Fortunately, physics provides a handy alternative method in the form of Ohm’s law, formulated by German scientist Georg Ohm in 1827. It describes the proportional relationship among three closely associated electrical units: the ampere, the volt and the ohm.

If these units are unfamiliar, it can be helpful to think of them as if they were aspects of a water system. Amperes correspond to the volume of water coming out of a pipe, volts to the water pressure, and ohms to the diameter of the pipe, which determines its resistance to flow.

Electric current is expressed in one of the simplest and most useful equations in science: I = V/R, where I is the current, V is the voltage and R is the resistance. (I, as a symbol for current, derives from the French phrase *intensité de courant*, or current intensity.)
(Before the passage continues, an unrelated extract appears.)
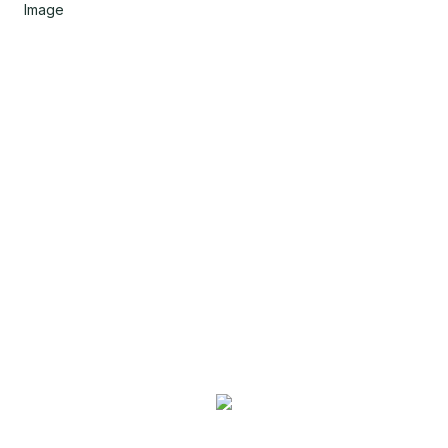
Image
So, using Ohm’s law, if the voltage and resistance in a circuit are known, then the current can be determined using the formula.

Of course, this appears to be doing things completely backwards. After all, in the SI, the seven base units, including the ampere, are meant to be used, in various mathematical combinations, to define 22 derived units―including the volt and the ohm.

Yet, as a practical matter, the derived volt and ohm are used to measure the underlying ampere.

There is an excellent reason for that: Both the volt and the ohm are known with far greater accuracy than the ampere. That’s because their values are based on constants derived from fundamental effects in the realm of quantum physics. As a result, the volt can be realized to an uncertainty of around 6 parts in a billion, and the ohm to 2 parts in 10 billion.

But there’s a catch. Ohm’s law doesn’t quite have the footing of, say, Newton’s laws of motion. That is, I = V/R can’t be deduced from other laws of physics. Instead, it represents the seemingly unvarying relationship among the three electrical quantities as measured by various techniques around the world during the past two centuries. (That sort of formula is called an “empirical” law because it is based entirely on observational evidence.) To date, it appears that Ohm’s law successfully describes measurements made with uncertainties in the range of parts per ten million. According to one report, it still holds in nanowires one atom tall and four atoms wide.

So far, so good. But modern metrology will require ever lower uncertainties. Moreover, one longstanding goal of research on electrical units is to find out whether Ohm’s law continues to work all the way down to the quantum-mechanical scale of atoms and even smaller objects.

That’s not fully feasible at present. But the redefinition of the ampere based on the elementary charge will eventually make it possible to test Ohm’s law at the smallest dimensions in a relationship called the “Quantum Metrology Triangle.”